These are my notes from the session 'Aggregating Museum Data – Use Issues' at Museums and the Web, Montreal, April 2008.
These notes are pretty rough so apologies for any mistakes; I hope they're a bit useful to people, even though it's so late after the event. I've tried to include most of what was covered but it's taken me a while to catch up on some of my notes and recollection is fading. Any comments or corrections are welcome, and the comments in [square brackets] below are me. All the Museums and the Web conference papers and notes I've blogged have been tagged with 'MW2008'.
This session was introduced by David Bearman, and included two papers:
Exploring museum collections online: the quantitative method by Frankie Roberto and Uniting the shanty towns – data combining across multiple institutions by Seb Chan.
David Bearman: the intentionality of the production of data process is interesting i.e. the data Frankie and Seb used wasn't designed for integration.
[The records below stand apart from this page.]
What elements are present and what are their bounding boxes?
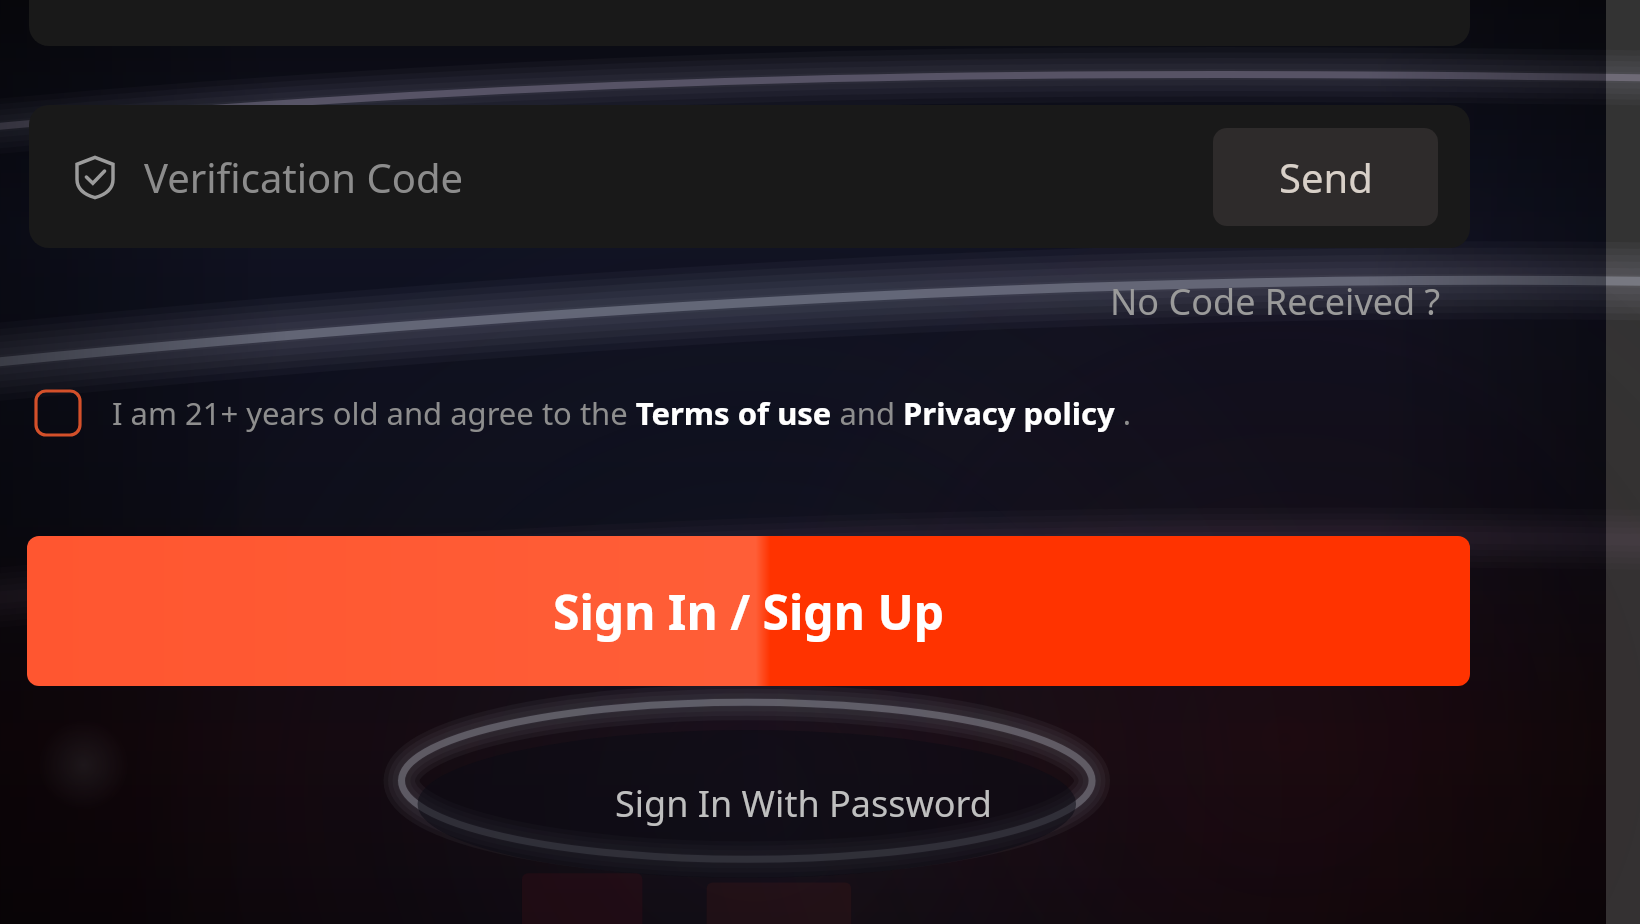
- button[interactable]: Send: [1213, 128, 1438, 226]
- button[interactable]: No Code Received ?: [1110, 272, 1465, 330]
- staticText: Verification Code: [144, 150, 464, 204]
- button[interactable]: Sign In / Sign Up: [27, 536, 1470, 686]
- button[interactable]: Verification Code: [29, 105, 1470, 248]
- staticText: Sign In With Password: [615, 779, 992, 828]
- other: Accept terms checkbox: [36, 391, 80, 435]
- staticText: No Code Received ?: [1110, 277, 1441, 326]
- button[interactable]: Accept terms checkbox: [36, 382, 1132, 444]
- staticText: I am 21+ years old and agree to the Term…: [112, 392, 1132, 434]
- staticText: Sign In / Sign Up: [553, 579, 945, 644]
- button[interactable]: Sign In With Password: [589, 771, 1018, 836]
- staticText: Send: [1279, 150, 1373, 204]
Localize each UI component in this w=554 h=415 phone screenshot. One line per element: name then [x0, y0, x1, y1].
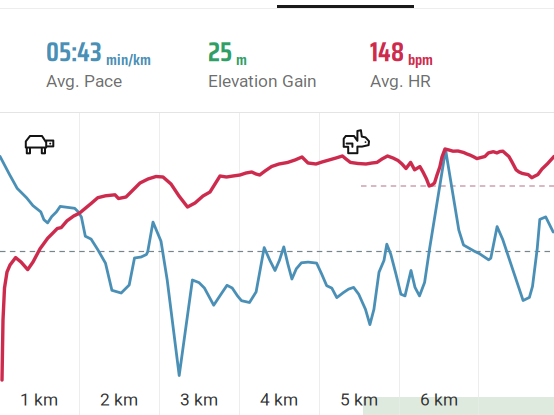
button[interactable]: 25: [208, 31, 370, 93]
staticText: 5 km: [340, 390, 378, 410]
staticText: bpm: [408, 47, 433, 72]
button[interactable]: 05:43: [46, 31, 208, 93]
staticText: 05:43: [46, 31, 102, 73]
staticText: 6 km: [420, 390, 458, 410]
staticText: Elevation Gain: [208, 71, 317, 91]
staticText: min/km: [106, 47, 151, 72]
staticText: 2 km: [100, 390, 138, 410]
staticText: 148: [370, 31, 404, 73]
button[interactable]: 148: [370, 31, 532, 93]
staticText: 3 km: [180, 390, 218, 410]
staticText: m: [236, 47, 247, 72]
staticText: 4 km: [260, 390, 298, 410]
staticText: 1 km: [20, 390, 58, 410]
staticText: 25: [208, 31, 232, 73]
staticText: Avg. HR: [370, 71, 431, 91]
staticText: Avg. Pace: [46, 71, 122, 91]
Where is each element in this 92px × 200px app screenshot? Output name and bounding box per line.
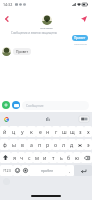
- button[interactable]: р: [44, 139, 52, 150]
- button[interactable]: Привет: [72, 35, 88, 41]
- button[interactable]: [13, 165, 21, 176]
- staticText: ь: [60, 154, 63, 161]
- button[interactable]: Back: [1, 13, 13, 25]
- staticText: Привет: [16, 49, 28, 54]
- button[interactable]: я: [11, 152, 18, 163]
- staticText: е: [39, 128, 42, 135]
- staticText: Привет: [74, 36, 86, 40]
- staticText: й: [3, 128, 7, 135]
- button[interactable]: [0, 152, 11, 163]
- staticText: в: [21, 141, 24, 148]
- staticText: ю: [75, 154, 80, 161]
- button[interactable]: Call: [78, 13, 90, 25]
- button[interactable]: ю: [73, 152, 81, 163]
- staticText: т: [52, 154, 55, 161]
- button[interactable]: Profile: [40, 15, 53, 29]
- button[interactable]: з: [76, 126, 84, 137]
- staticText: г: [55, 128, 58, 135]
- staticText: э: [87, 141, 90, 148]
- button[interactable]: Привет: [13, 48, 31, 55]
- button[interactable]: а: [27, 139, 36, 150]
- button[interactable]: ж: [76, 139, 84, 150]
- staticText: п: [38, 141, 42, 148]
- button[interactable]: ы: [9, 139, 18, 150]
- staticText: Анастасия: [40, 26, 53, 29]
- staticText: у: [21, 128, 24, 135]
- button[interactable]: ?123: [0, 165, 13, 176]
- button[interactable]: ф: [0, 139, 9, 150]
- button[interactable]: п: [36, 139, 44, 150]
- button[interactable]: т: [49, 152, 57, 163]
- staticText: Сообщение: [26, 104, 44, 108]
- button[interactable]: в: [18, 139, 27, 150]
- button[interactable]: щ: [68, 126, 76, 137]
- staticText: пробел: [41, 168, 54, 173]
- staticText: н: [46, 128, 50, 135]
- staticText: ц: [12, 128, 16, 135]
- button[interactable]: ш: [60, 126, 68, 137]
- staticText: ш: [62, 128, 67, 135]
- staticText: л: [62, 141, 66, 148]
- staticText: .: [69, 167, 71, 174]
- staticText: м: [35, 154, 39, 161]
- button[interactable]: к: [27, 126, 36, 137]
- button[interactable]: д: [68, 139, 76, 150]
- button[interactable]: [81, 152, 92, 163]
- staticText: а: [30, 141, 33, 148]
- staticText: ж: [78, 141, 82, 148]
- staticText: ф: [3, 141, 7, 148]
- staticText: с: [28, 154, 31, 161]
- button[interactable]: Attach: [2, 101, 10, 109]
- button[interactable]: Сообщение: [22, 101, 89, 110]
- button[interactable]: л: [60, 139, 68, 150]
- button[interactable]: enter: [74, 165, 92, 176]
- button[interactable]: ч: [18, 152, 25, 163]
- button[interactable]: н: [44, 126, 52, 137]
- button[interactable]: х: [84, 126, 92, 137]
- button[interactable]: [21, 165, 29, 176]
- button[interactable]: ц: [9, 126, 18, 137]
- staticText: ы: [12, 141, 16, 148]
- button[interactable]: б: [65, 152, 73, 163]
- staticText: х: [87, 128, 90, 135]
- button[interactable]: .: [66, 165, 74, 176]
- button[interactable]: г: [52, 126, 60, 137]
- staticText: б: [67, 154, 71, 161]
- button[interactable]: е: [36, 126, 44, 137]
- button[interactable]: пробел: [29, 165, 66, 176]
- staticText: ?123: [3, 168, 11, 173]
- staticText: я: [13, 154, 16, 161]
- staticText: о: [54, 141, 58, 148]
- button[interactable]: о: [52, 139, 60, 150]
- button[interactable]: м: [33, 152, 41, 163]
- staticText: к: [30, 128, 33, 135]
- staticText: Сообщения и звонки защищены: [6, 31, 62, 35]
- button[interactable]: с: [25, 152, 33, 163]
- button[interactable]: ь: [57, 152, 65, 163]
- button[interactable]: Google: [3, 116, 9, 122]
- staticText: Прочитано: [74, 42, 87, 45]
- button[interactable]: у: [18, 126, 27, 137]
- staticText: щ: [70, 128, 75, 135]
- staticText: 14:32: [3, 2, 13, 7]
- button[interactable]: Avatar: [2, 47, 11, 56]
- button[interactable]: и: [41, 152, 49, 163]
- staticText: р: [46, 141, 50, 148]
- staticText: д: [70, 141, 74, 148]
- button[interactable]: й: [0, 126, 9, 137]
- staticText: и: [43, 154, 47, 161]
- button[interactable]: Camera: [12, 101, 20, 109]
- button[interactable]: Stickers: [45, 116, 51, 122]
- staticText: з: [79, 128, 82, 135]
- staticText: ч: [20, 154, 24, 161]
- button[interactable]: Clipboard: [78, 116, 89, 122]
- button[interactable]: э: [84, 139, 92, 150]
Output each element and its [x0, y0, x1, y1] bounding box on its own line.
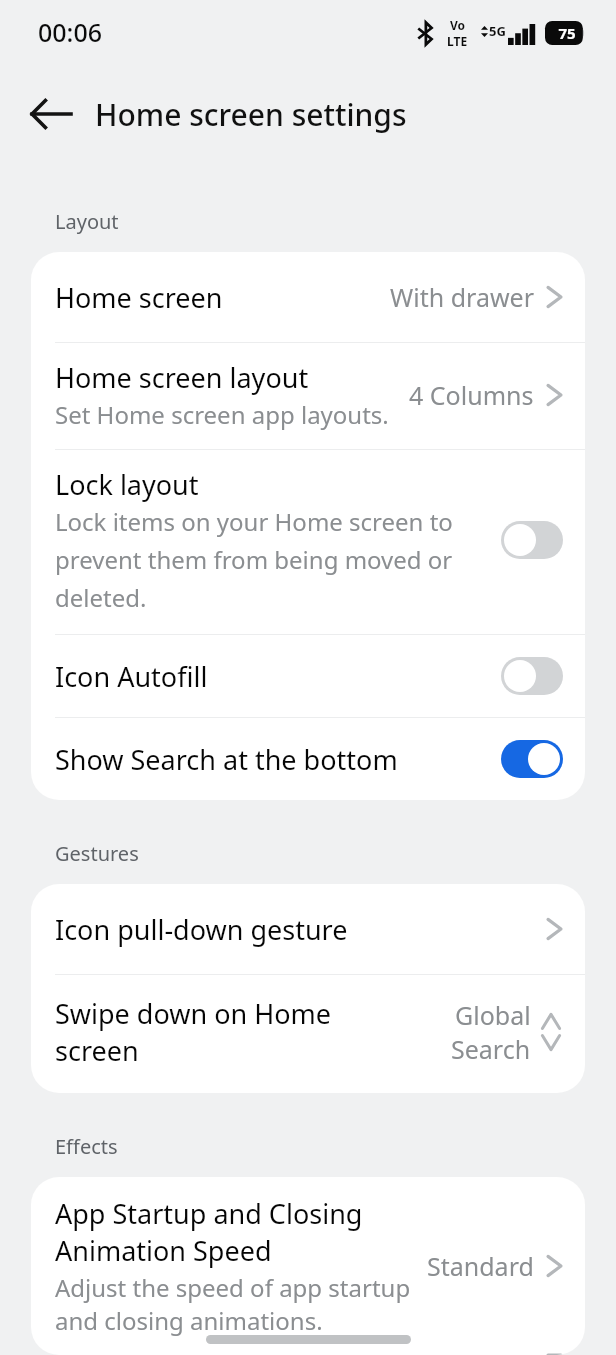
staticText: Lock layout — [55, 466, 199, 503]
button[interactable]: App Startup and Closing — [31, 1177, 585, 1355]
staticText: Animation Speed — [55, 1232, 272, 1269]
staticText: 00:06 — [38, 15, 103, 49]
staticText: 4 Columns — [409, 378, 534, 412]
staticText: Icon pull-down gesture — [55, 911, 546, 948]
button[interactable]: Off — [501, 521, 563, 559]
button[interactable]: Icon pull-down gesture — [31, 884, 585, 974]
staticText: 5G — [489, 22, 506, 40]
button[interactable]: On — [501, 740, 563, 778]
staticText: Layout — [55, 208, 119, 235]
staticText: App Startup and Closing — [55, 1195, 363, 1232]
button[interactable]: Off — [501, 657, 563, 695]
button[interactable]: Swipe down on Home — [31, 975, 585, 1093]
button[interactable]: Home screen — [31, 252, 585, 342]
staticText: Home screen — [55, 279, 390, 316]
staticText: LTE — [447, 33, 468, 49]
staticText: Gestures — [55, 840, 139, 867]
staticText: Icon Autofill — [55, 658, 501, 695]
staticText: Vo — [450, 17, 466, 33]
staticText: Search — [451, 1032, 531, 1066]
staticText: Lock items on your Home screen to preven… — [55, 505, 481, 614]
button[interactable]: Back — [16, 79, 86, 149]
staticText: Swipe down on Home — [55, 995, 332, 1032]
staticText: 75 — [551, 23, 583, 43]
staticText: Show Search at the bottom — [55, 741, 501, 778]
staticText: With drawer — [390, 280, 534, 314]
staticText: Home screen layout — [55, 359, 309, 396]
staticText: Global — [455, 998, 531, 1032]
button[interactable]: Icon Autofill — [31, 635, 585, 717]
staticText: screen — [55, 1032, 139, 1069]
staticText: Home screen settings — [95, 94, 407, 135]
staticText: Adjust the speed of app startup — [55, 1271, 411, 1304]
staticText: Effects — [55, 1133, 118, 1160]
staticText: Set Home screen app layouts. — [55, 398, 389, 431]
staticText: Standard — [427, 1249, 534, 1283]
staticText: and closing animations. — [55, 1304, 323, 1337]
button[interactable]: Show Search at the bottom — [31, 718, 585, 800]
button[interactable]: Home screen layout — [31, 343, 585, 449]
button[interactable]: Lock layout — [31, 450, 585, 634]
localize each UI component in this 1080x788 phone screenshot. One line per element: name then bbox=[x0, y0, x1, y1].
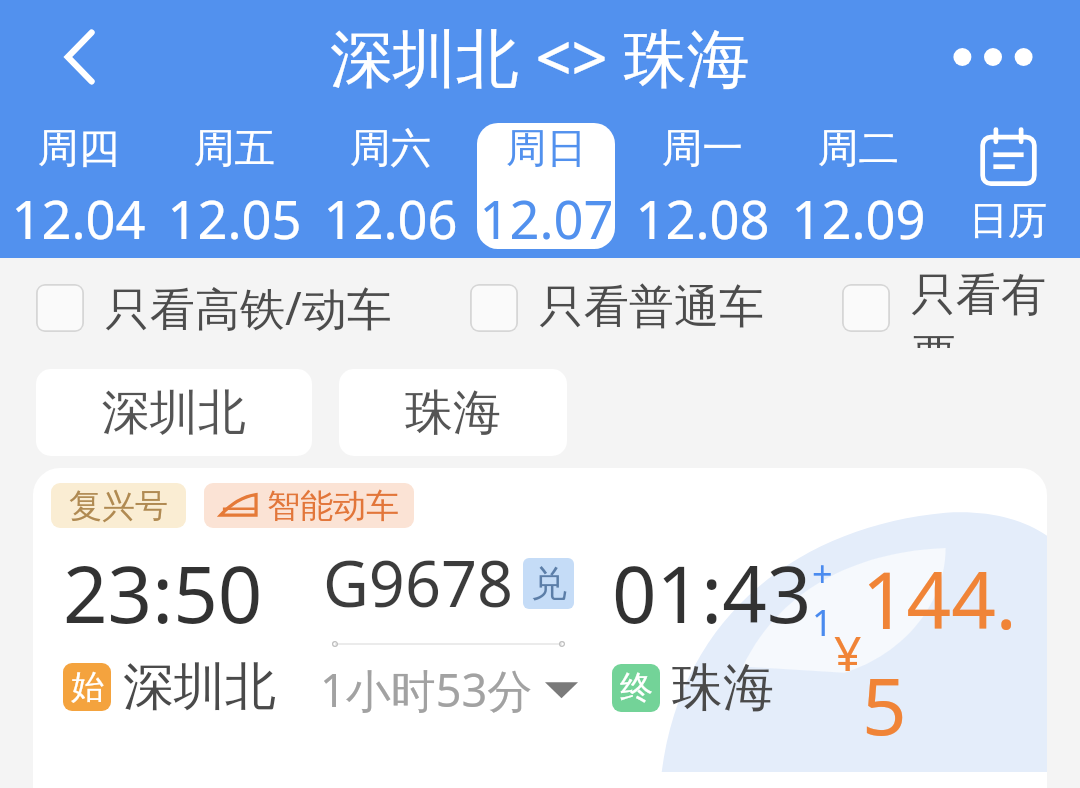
staticText: 深圳北 bbox=[102, 383, 246, 443]
button[interactable]: 只看普通车 bbox=[470, 270, 764, 345]
staticText: 珠海 bbox=[672, 656, 774, 720]
staticText: 兑 bbox=[531, 561, 567, 606]
staticText: 23:50 bbox=[63, 540, 263, 646]
button[interactable]: Calendar bbox=[936, 114, 1080, 258]
staticText: 周五 bbox=[194, 123, 275, 174]
staticText: 周二 bbox=[818, 123, 899, 174]
staticText: 12.08 bbox=[635, 183, 770, 249]
staticText: 只看高铁/动车 bbox=[105, 277, 392, 338]
staticText: ¥ bbox=[834, 620, 862, 685]
staticText: 深圳北 <> 珠海 bbox=[330, 14, 750, 100]
staticText: +1 bbox=[812, 549, 834, 647]
staticText: 日历 bbox=[969, 196, 1047, 245]
button[interactable]: 周日 bbox=[477, 123, 615, 249]
button[interactable]: 周一 bbox=[633, 123, 771, 249]
button[interactable]: 珠海 bbox=[339, 369, 567, 456]
staticText: 智能动车 bbox=[267, 485, 399, 527]
staticText: 12.07 bbox=[479, 183, 614, 249]
button[interactable]: 只看有票 bbox=[842, 258, 1080, 357]
staticText: 只看有票 bbox=[911, 267, 1080, 348]
staticText: 周四 bbox=[38, 123, 119, 174]
staticText: 12.05 bbox=[167, 183, 302, 249]
staticText: 周日 bbox=[506, 123, 587, 174]
button[interactable]: 周二 bbox=[789, 123, 927, 249]
button[interactable]: 复兴号 bbox=[33, 468, 1047, 788]
staticText: 12.04 bbox=[11, 183, 146, 249]
button[interactable]: 周五 bbox=[165, 123, 303, 249]
staticText: 144.5 bbox=[862, 546, 1047, 758]
staticText: 周六 bbox=[350, 123, 431, 174]
staticText: 终 bbox=[620, 667, 653, 709]
button[interactable]: 深圳北 bbox=[36, 369, 312, 456]
button[interactable]: 周四 bbox=[9, 123, 147, 249]
staticText: G9678 bbox=[323, 540, 514, 626]
staticText: 1小时53分 bbox=[320, 659, 533, 720]
staticText: 始 bbox=[71, 666, 104, 708]
button[interactable]: 只看高铁/动车 bbox=[36, 268, 392, 347]
button[interactable]: More options bbox=[930, 0, 1056, 114]
staticText: 深圳北 bbox=[123, 655, 276, 719]
staticText: 12.06 bbox=[323, 183, 458, 249]
staticText: 复兴号 bbox=[69, 485, 168, 527]
button[interactable]: Back bbox=[18, 0, 144, 114]
staticText: 只看普通车 bbox=[539, 279, 764, 336]
staticText: 12.09 bbox=[791, 183, 926, 249]
staticText: 珠海 bbox=[405, 383, 501, 443]
staticText: 周一 bbox=[662, 123, 743, 174]
staticText: 01:43 bbox=[612, 540, 812, 646]
button[interactable]: 周六 bbox=[321, 123, 459, 249]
Frankie Roberto, Exploring museum collections online: the quantitative method (slides)
He didn't give a crap of the quality of the data, it was all about numbers – get as much as possible to see what he could do with it.
The project wasn't entirely authorised or part of his daily routine. It came in part from debates after the museum mash-up day.
Three problems with mashing museum data: getting it, (getting the right) structure, (dealing with) dodgy data
Traditional solutions:
Getting it – APIs
Structure – metadata standards
Dodgy data – hard work (get curators to fix it)
But it doesn't have to be perfect, it just has to be "good enough". Or "assez bon" (and he hopes that translation is good enough).
Options for getting it – screen scrapers, or Freedom of Information (FOI) requests.
FOI request – simple set of fields in machine-readable format.
Structure – some logic in the mapping into simple format.
Dodgy data – go for 'good enough'.
Presenting objects online: existing model – doesn't give you a sense of the archive, the collection, as it's about the individual pages.
So what was he hoping for?
Who, what, where, when, how. ['Why' is the other traditional journalists questions but too difficult in structured information]
And what did he get?
Who: hoping for collection/curator – no data.
What: hoping for 'this is an x'. Instead got categories (based on museum internal structures).
Where: lots of variation – 1496 unique strings. The specificity of terms varies on geographic and historical dimensions.
When: lots of variation
How: hoping for donation/purchase/loan. Got a long list of varied stuff.
[There were lots of bits about whacking the data together that made people around me (and me, at times) wince. But it took me a while to realise it was a collection-level view, not an individual object view – I guess that's just a reflection of how I think about digital collections – so that doesn't matter as much as if you were reading actual object records. And I'm a bit daft cos the clue ('quantitative') was in the title.
A big part of the museum publication process is making crappy date and location and classification data correct, pretty and human-readable, so the variation Frankie found in data isn't surprising. Catalogues are designed for managing collections, not for publication (though might curators also over-state the case because they'd always rather everything was tidied than published in a possible incorrect or messy state?).
It would have been interesting to hear how the chosen fields related to the intended audience, but it might also have been just a reasonable place to start – somewhere 'good enough' – I'm sure Frankie will correct me if I'm wrong.]
It will be on museum-collections.org. Frankie showed some stuff with Google graph APIs.
Prior art – Pitt Rivers Museum – analysis of collections, 'a picture of Englishness'.
Lessons from politics: theyworkforyou for curators.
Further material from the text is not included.